_Task to carry out:_ Every record must reappear in the answer exactly as given.

Available data section start

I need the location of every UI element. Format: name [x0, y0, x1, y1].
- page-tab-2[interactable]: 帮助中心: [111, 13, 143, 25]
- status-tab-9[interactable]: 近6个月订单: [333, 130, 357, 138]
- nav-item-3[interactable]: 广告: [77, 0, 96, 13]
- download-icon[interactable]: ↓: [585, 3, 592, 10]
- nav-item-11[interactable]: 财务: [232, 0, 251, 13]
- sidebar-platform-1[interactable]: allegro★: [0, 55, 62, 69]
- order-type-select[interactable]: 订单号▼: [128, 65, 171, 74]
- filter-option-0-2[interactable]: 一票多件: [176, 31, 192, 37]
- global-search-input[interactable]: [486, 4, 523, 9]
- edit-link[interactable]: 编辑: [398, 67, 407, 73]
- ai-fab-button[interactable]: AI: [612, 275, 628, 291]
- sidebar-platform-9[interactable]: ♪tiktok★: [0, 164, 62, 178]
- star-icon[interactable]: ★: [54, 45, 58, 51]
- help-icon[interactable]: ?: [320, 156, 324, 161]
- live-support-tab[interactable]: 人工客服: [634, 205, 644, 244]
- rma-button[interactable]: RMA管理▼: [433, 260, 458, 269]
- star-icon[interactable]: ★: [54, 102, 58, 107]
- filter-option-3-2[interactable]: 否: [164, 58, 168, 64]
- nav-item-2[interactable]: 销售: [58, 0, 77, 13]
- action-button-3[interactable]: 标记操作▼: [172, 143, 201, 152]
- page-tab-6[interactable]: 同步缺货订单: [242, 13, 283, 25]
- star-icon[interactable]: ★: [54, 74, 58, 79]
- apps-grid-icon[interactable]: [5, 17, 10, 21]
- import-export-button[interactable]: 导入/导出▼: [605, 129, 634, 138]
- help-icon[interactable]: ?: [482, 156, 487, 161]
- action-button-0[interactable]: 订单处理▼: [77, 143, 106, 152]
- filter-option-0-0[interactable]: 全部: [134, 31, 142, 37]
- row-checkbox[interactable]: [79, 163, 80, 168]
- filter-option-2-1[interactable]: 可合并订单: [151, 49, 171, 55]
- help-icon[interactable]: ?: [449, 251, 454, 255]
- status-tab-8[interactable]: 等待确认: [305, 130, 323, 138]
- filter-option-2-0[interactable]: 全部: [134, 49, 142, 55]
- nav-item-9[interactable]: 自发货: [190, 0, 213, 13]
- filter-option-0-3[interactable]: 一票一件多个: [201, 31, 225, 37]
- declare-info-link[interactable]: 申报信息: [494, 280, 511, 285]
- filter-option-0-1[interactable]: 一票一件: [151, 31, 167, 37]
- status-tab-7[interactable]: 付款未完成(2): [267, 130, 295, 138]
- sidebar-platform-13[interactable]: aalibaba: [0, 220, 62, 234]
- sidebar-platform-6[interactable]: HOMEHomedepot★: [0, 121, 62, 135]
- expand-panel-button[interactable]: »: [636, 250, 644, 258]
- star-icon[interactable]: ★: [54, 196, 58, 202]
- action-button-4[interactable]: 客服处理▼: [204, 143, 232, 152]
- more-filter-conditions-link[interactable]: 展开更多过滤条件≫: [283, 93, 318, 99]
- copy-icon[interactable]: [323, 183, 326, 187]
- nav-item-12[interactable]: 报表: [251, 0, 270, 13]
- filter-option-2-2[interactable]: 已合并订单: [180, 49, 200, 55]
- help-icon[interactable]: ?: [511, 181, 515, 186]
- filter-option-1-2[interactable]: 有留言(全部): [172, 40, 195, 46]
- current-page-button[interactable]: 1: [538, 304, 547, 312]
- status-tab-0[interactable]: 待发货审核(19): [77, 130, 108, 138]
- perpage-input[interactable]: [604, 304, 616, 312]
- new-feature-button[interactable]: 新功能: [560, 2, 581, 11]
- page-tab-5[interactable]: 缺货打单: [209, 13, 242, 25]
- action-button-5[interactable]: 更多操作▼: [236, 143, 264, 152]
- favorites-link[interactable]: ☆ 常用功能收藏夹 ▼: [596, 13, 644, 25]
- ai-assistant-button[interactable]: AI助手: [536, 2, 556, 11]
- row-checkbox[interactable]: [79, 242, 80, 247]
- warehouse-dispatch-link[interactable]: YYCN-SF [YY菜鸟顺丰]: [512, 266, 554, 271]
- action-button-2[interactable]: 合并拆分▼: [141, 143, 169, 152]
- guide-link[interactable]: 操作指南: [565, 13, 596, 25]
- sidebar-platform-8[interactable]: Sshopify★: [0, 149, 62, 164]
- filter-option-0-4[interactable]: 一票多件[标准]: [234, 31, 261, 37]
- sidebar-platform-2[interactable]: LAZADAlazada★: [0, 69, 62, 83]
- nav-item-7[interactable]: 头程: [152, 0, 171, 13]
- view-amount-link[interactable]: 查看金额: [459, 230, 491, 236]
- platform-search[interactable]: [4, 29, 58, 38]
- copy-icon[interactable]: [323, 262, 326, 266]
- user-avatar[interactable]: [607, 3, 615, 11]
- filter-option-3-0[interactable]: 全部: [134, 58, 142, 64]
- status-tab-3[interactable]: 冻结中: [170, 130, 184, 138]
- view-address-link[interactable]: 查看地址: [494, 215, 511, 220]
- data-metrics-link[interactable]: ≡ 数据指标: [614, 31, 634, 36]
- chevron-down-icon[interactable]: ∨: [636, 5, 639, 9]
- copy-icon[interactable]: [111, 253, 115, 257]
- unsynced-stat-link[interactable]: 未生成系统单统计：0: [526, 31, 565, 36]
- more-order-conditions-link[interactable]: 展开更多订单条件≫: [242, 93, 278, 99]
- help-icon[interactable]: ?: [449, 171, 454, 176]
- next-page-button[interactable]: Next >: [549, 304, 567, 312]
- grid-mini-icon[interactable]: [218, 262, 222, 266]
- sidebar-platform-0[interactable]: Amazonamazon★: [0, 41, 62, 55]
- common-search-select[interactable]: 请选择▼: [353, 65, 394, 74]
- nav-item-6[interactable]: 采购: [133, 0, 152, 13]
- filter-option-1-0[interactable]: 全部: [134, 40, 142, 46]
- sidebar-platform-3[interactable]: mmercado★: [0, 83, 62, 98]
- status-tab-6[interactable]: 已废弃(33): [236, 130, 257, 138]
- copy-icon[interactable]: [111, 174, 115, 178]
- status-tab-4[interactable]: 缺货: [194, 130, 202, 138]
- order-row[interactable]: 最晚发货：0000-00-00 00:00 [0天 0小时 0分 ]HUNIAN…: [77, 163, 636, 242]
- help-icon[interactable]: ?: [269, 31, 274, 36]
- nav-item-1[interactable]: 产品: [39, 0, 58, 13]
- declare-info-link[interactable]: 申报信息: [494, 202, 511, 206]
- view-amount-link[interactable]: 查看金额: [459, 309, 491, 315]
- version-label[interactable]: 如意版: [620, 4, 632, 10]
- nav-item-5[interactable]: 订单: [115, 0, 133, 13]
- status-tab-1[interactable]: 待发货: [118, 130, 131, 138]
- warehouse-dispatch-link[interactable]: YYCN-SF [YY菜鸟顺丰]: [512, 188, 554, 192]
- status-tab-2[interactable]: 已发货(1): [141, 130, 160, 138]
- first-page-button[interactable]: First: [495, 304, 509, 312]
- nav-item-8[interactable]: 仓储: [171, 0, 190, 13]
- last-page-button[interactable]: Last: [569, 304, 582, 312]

Available data section end

_Task result:_
I need the location of every UI element. Format: name [x0, y0, x1, y1].
- page-tab-2[interactable]: 帮助中心: [111, 13, 143, 25]
- status-tab-9[interactable]: 近6个月订单: [333, 130, 357, 138]
- nav-item-3[interactable]: 广告: [77, 0, 96, 13]
- download-icon[interactable]: ↓: [585, 3, 592, 10]
- nav-item-11[interactable]: 财务: [232, 0, 251, 13]
- sidebar-platform-1[interactable]: allegro★: [0, 55, 62, 69]
- order-type-select[interactable]: 订单号▼: [128, 65, 171, 74]
- filter-option-0-2[interactable]: 一票多件: [176, 31, 192, 37]
- global-search-input[interactable]: [486, 4, 523, 9]
- edit-link[interactable]: 编辑: [398, 67, 407, 73]
- ai-fab-button[interactable]: AI: [612, 275, 628, 291]
- sidebar-platform-9[interactable]: ♪tiktok★: [0, 164, 62, 178]
- star-icon[interactable]: ★: [54, 45, 58, 51]
- help-icon[interactable]: ?: [320, 156, 324, 161]
- live-support-tab[interactable]: 人工客服: [634, 205, 644, 244]
- rma-button[interactable]: RMA管理▼: [433, 260, 458, 269]
- star-icon[interactable]: ★: [54, 102, 58, 107]
- filter-option-3-2[interactable]: 否: [164, 58, 168, 64]
- nav-item-2[interactable]: 销售: [58, 0, 77, 13]
- action-button-3[interactable]: 标记操作▼: [172, 143, 201, 152]
- page-tab-6[interactable]: 同步缺货订单: [242, 13, 283, 25]
- star-icon[interactable]: ★: [54, 74, 58, 79]
- apps-grid-icon[interactable]: [5, 17, 10, 21]
- import-export-button[interactable]: 导入/导出▼: [605, 129, 634, 138]
- help-icon[interactable]: ?: [482, 156, 487, 161]
- action-button-0[interactable]: 订单处理▼: [77, 143, 106, 152]
- filter-option-0-0[interactable]: 全部: [134, 31, 142, 37]
- row-checkbox[interactable]: [79, 163, 80, 168]
- filter-option-2-1[interactable]: 可合并订单: [151, 49, 171, 55]
- help-icon[interactable]: ?: [449, 251, 454, 255]
- status-tab-8[interactable]: 等待确认: [305, 130, 323, 138]
- filter-option-2-0[interactable]: 全部: [134, 49, 142, 55]
- nav-item-9[interactable]: 自发货: [190, 0, 213, 13]
- filter-option-0-3[interactable]: 一票一件多个: [201, 31, 225, 37]
- declare-info-link[interactable]: 申报信息: [494, 280, 511, 285]
- filter-option-0-1[interactable]: 一票一件: [151, 31, 167, 37]
- status-tab-7[interactable]: 付款未完成(2): [267, 130, 295, 138]
- sidebar-platform-13[interactable]: aalibaba: [0, 220, 62, 234]
- sidebar-platform-6[interactable]: HOMEHomedepot★: [0, 121, 62, 135]
- expand-panel-button[interactable]: »: [636, 250, 644, 258]
- star-icon[interactable]: ★: [54, 196, 58, 202]
- action-button-4[interactable]: 客服处理▼: [204, 143, 232, 152]
- more-filter-conditions-link[interactable]: 展开更多过滤条件≫: [283, 93, 318, 99]
- copy-icon[interactable]: [323, 183, 326, 187]
- nav-item-12[interactable]: 报表: [251, 0, 270, 13]
- filter-option-2-2[interactable]: 已合并订单: [180, 49, 200, 55]
- help-icon[interactable]: ?: [511, 181, 515, 186]
- filter-option-1-2[interactable]: 有留言(全部): [172, 40, 195, 46]
- current-page-button[interactable]: 1: [538, 304, 547, 312]
- status-tab-0[interactable]: 待发货审核(19): [77, 130, 108, 138]
- perpage-input[interactable]: [604, 304, 616, 312]
- new-feature-button[interactable]: 新功能: [560, 2, 581, 11]
- page-tab-5[interactable]: 缺货打单: [209, 13, 242, 25]
- action-button-5[interactable]: 更多操作▼: [236, 143, 264, 152]
- favorites-link[interactable]: ☆ 常用功能收藏夹 ▼: [596, 13, 644, 25]
- ai-assistant-button[interactable]: AI助手: [536, 2, 556, 11]
- row-checkbox[interactable]: [79, 242, 80, 247]
- warehouse-dispatch-link[interactable]: YYCN-SF [YY菜鸟顺丰]: [512, 266, 554, 271]
- action-button-2[interactable]: 合并拆分▼: [141, 143, 169, 152]
- guide-link[interactable]: 操作指南: [565, 13, 596, 25]
- sidebar-platform-8[interactable]: Sshopify★: [0, 149, 62, 164]
- filter-option-0-4[interactable]: 一票多件[标准]: [234, 31, 261, 37]
- sidebar-platform-2[interactable]: LAZADAlazada★: [0, 69, 62, 83]
- nav-item-7[interactable]: 头程: [152, 0, 171, 13]
- view-amount-link[interactable]: 查看金额: [459, 230, 491, 236]
- platform-search[interactable]: [4, 29, 58, 38]
- copy-icon[interactable]: [323, 262, 326, 266]
- user-avatar[interactable]: [607, 3, 615, 11]
- filter-option-3-0[interactable]: 全部: [134, 58, 142, 64]
- status-tab-3[interactable]: 冻结中: [170, 130, 184, 138]
- view-address-link[interactable]: 查看地址: [494, 215, 511, 220]
- data-metrics-link[interactable]: ≡ 数据指标: [614, 31, 634, 36]
- chevron-down-icon[interactable]: ∨: [636, 5, 639, 9]
- copy-icon[interactable]: [111, 253, 115, 257]
- unsynced-stat-link[interactable]: 未生成系统单统计：0: [526, 31, 565, 36]
- more-order-conditions-link[interactable]: 展开更多订单条件≫: [242, 93, 278, 99]
- help-icon[interactable]: ?: [449, 171, 454, 176]
- next-page-button[interactable]: Next >: [549, 304, 567, 312]
- grid-mini-icon[interactable]: [218, 262, 222, 266]
- sidebar-platform-0[interactable]: Amazonamazon★: [0, 41, 62, 55]
- common-search-select[interactable]: 请选择▼: [353, 65, 394, 74]
- nav-item-6[interactable]: 采购: [133, 0, 152, 13]
- filter-option-1-0[interactable]: 全部: [134, 40, 142, 46]
- sidebar-platform-3[interactable]: mmercado★: [0, 83, 62, 98]
- status-tab-6[interactable]: 已废弃(33): [236, 130, 257, 138]
- copy-icon[interactable]: [111, 174, 115, 178]
- status-tab-4[interactable]: 缺货: [194, 130, 202, 138]
- order-row[interactable]: 最晚发货：0000-00-00 00:00 [0天 0小时 0分 ]HUNIAN…: [77, 163, 636, 242]
- help-icon[interactable]: ?: [269, 31, 274, 36]
- nav-item-1[interactable]: 产品: [39, 0, 58, 13]
- declare-info-link[interactable]: 申报信息: [494, 202, 511, 206]
- view-amount-link[interactable]: 查看金额: [459, 309, 491, 315]
- version-label[interactable]: 如意版: [620, 4, 632, 10]
- nav-item-5[interactable]: 订单: [115, 0, 133, 13]
- status-tab-1[interactable]: 待发货: [118, 130, 131, 138]
- warehouse-dispatch-link[interactable]: YYCN-SF [YY菜鸟顺丰]: [512, 188, 554, 192]
- status-tab-2[interactable]: 已发货(1): [141, 130, 160, 138]
- first-page-button[interactable]: First: [495, 304, 509, 312]
- nav-item-8[interactable]: 仓储: [171, 0, 190, 13]
- last-page-button[interactable]: Last: [569, 304, 582, 312]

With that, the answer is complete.